A relentless rain Wednesday after an overnight thunderstorm added to the misery in the overflowing camp at Idomeni, which now consists of thousands of small camping tents set up in nearby fields and along railway tracks.
The camp turned into a sodden, muddy mess, with refugees huddling in tents and under ponchos handed out by volunteers to ward off the worst of the wet and cold. Parents covered their children with whatever they could, sometimes resorting to plastic bags. In the brief intervals in the rain, long lines formed in the mud for sandwiches, tea and soup.
A lucky few managed to set up their tents on the train station platform, whose awning provides some shelter, while others slept in disused train carriages.
EU and Turkish leaders agreed at a summit Monday to the broad outlines of a deal that would essentially outsource Europe’s refugee emergency. They said people arriving in Greece having fled war or poverty would be sent back to Turkey unless they apply for asylum. For every migrant sent back, the EU would take in one Syrian refugee, thus trying to prevent the need for people to set out on dangerous sea journeys, often arranged by unscrupulous smugglers.
But Greece has a notoriously slow asylum process, and a crippling six-year financial crisis that has left unemployment at about 25 percent. Few of those stuck in Idomeni could envisage a future in Greece as a viable option.
“Greece is a poor country, for us and for (its) people,” said 17-year-old Ahmed Merza from Syria’s Qamishli, who had been in the camp for eight days. “I don’t know anything. It’s bad news for us, like a bomb.”
Shortly after the summit, countries along the Balkan route decided to allow through only people with valid EU visas and nobody has crossed through the gate in the razor wire-reinforced fence in Idomeni since 6 a.m. Monday.
For the nearly 14,000 people in and around the camp, the news about the border closures was a crushing blow, with many just unable to fathom how Europe could turn away people fleeing war. A few dozen sat on the railway tracks in protest — a frequent occurrence in the camp, where refugees occasionally try to block the passage of freight trains to press their point.
“We’re not here to stay. We are here to pass only,” said Sami Yanes, a 24-year-old information technology student from the Syrian capital of Damascus hoping to continue his studies in Germany.
“We are going to keep protesting and keep doing what we are doing until they know we are human beings and we deserve simple human rights,” he said as he sat on the tracks in the pouring rain after seven nights spent in the camp.
“This is my path,” he said, indicating the railroad leading into Macedonia. “I’m going to stay here until my path is open.”
But the rapidly deteriorating conditions in the camp, where the sound of men, women and children coughing is as ubiquitous as the sight of people trying to start camp fires with sodden logs and branches ripped from nearby trees, was too much for some.
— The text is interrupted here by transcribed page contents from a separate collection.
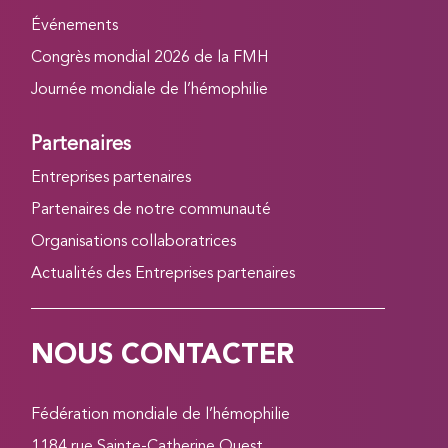
Événements
Congrès mondial 2026 de la FMH
Journée mondiale de l’hémophilie
Partenaires
Entreprises partenaires
Partenaires de notre communauté
Organisations collaboratrices
Actualités des Entreprises partenaires
NOUS CONTACTER
Fédération mondiale de l’hémophilie
1184 rue Sainte-Catherine Ouest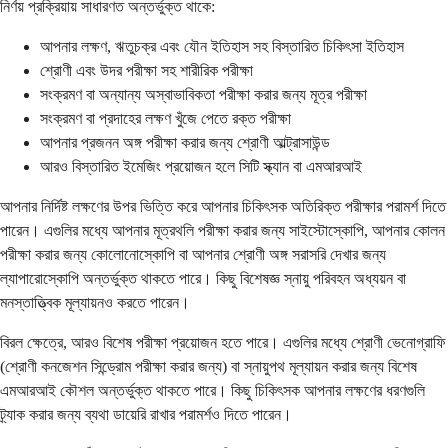
নির্ণয় প্রক্রিয়ায় সাধারণত অন্তর্ভুক্ত থাকে:
আপনার লক্ষণ, ঋতুচক্র এবং যৌন ইতিহাস সহ বিস্তারিত চিকিৎসা ইতিহাস
শ্রোণী এবং উদর পরীক্ষা সহ শারীরিক পরীক্ষা
সংক্রমণ বা অন্যান্য অস্বাভাবিকতা পরীক্ষা করার জন্য মূত্র পরীক্ষা
সংক্রমণ বা প্রদাহের লক্ষণ খুঁজে পেতে রক্ত পরীক্ষা
আপনার প্রজনন অঙ্গ পরীক্ষা করার জন্য শ্রোণী আল্ট্রাসাউন্ড
আরও বিস্তারিত ইমেজিং প্রয়োজন হলে সিটি স্ক্যান বা এমআরআই
আপনার নির্দিষ্ট লক্ষণের উপর ভিত্তি করে আপনার চিকিৎসক অতিরিক্ত পরীক্ষার পরামর্শ দিতে
পারেন। এগুলির মধ্যে আপনার মূত্রথলি পরীক্ষা করার জন্য সাইস্টোস্কোপি, আপনার কোলন
পরীক্ষা করার জন্য কোলোনোস্কোপি বা আপনার শ্রোণী অঙ্গ সরাসরি দেখার জন্য
ল্যাপারোস্কোপি অন্তর্ভুক্ত থাকতে পারে। কিছু বিশেষজ্ঞ স্নায়ু পরিবহন অধ্যয়ন বা
মনস্তাত্ত্বিক মূল্যায়নও করতে পারেন।
বিরল ক্ষেত্রে, আরও বিশেষ পরীক্ষা প্রয়োজন হতে পারে। এগুলির মধ্যে শ্রোণী ভেনোগ্রাফি
(শ্রোণী কনজেশন সিন্ড্রোম পরীক্ষা করার জন্য) বা স্নায়ুপথ মূল্যায়ন করার জন্য বিশেষ
এমআরআই কৌশল অন্তর্ভুক্ত থাকতে পারে। কিছু চিকিৎসক আপনার লক্ষণের ধরণগুলি
ট্র্যাক করার জন্য ব্যথা ডায়েরি রাখার পরামর্শও দিতে পারেন।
Several buses headed for refugee camps in and around Athens departed from Idomeni on Tuesday and Wednesday, carrying those who could no longer bear the mud, rain, cold and scant food that require hours-long waits in queues.
Some were hesitant, however, to get on buses without knowing what they would find on the other side.
Tariq Mohammed, a 27-year-old from Aleppo travelling with his wife and daughters, aged 5 and 2, was one of them.
“I don’t know what will happen to us,” he said, standing in the rising mud near his tent as water dripped off the hood of his donated green poncho.
Mohammed said both his children had fallen very sick, as had his wife. The doctor had given them antibiotics, but in such conditions he worried about how they would recover their health.
“Last night in the rain, my tent was swimming in water,” he said.
Although most people say they want to go to Germany, which they see as a welcoming country, Mohammed said he would happily go to any European country that would take in his family. Staying in Greece wasn’t an option because there was no work, he said.
“I need to work, to have a life for my children and family,” he said, the desperation visible on his face. “You need life.”
He left Aleppo a month ago, where the conditions were incredibly dangerous. “There are bombs everywhere, war everywhere,” he said, describing a city where children as young as 10 have been recruited to fight and tote guns in the street.
For now, he plans to remain put in the sodden field by the railway tracks in Idomeni.
“I will wait for the border to open,” he said. “I can’t go back to Turkey, can’t go back to Syria. I am here. Where to go?”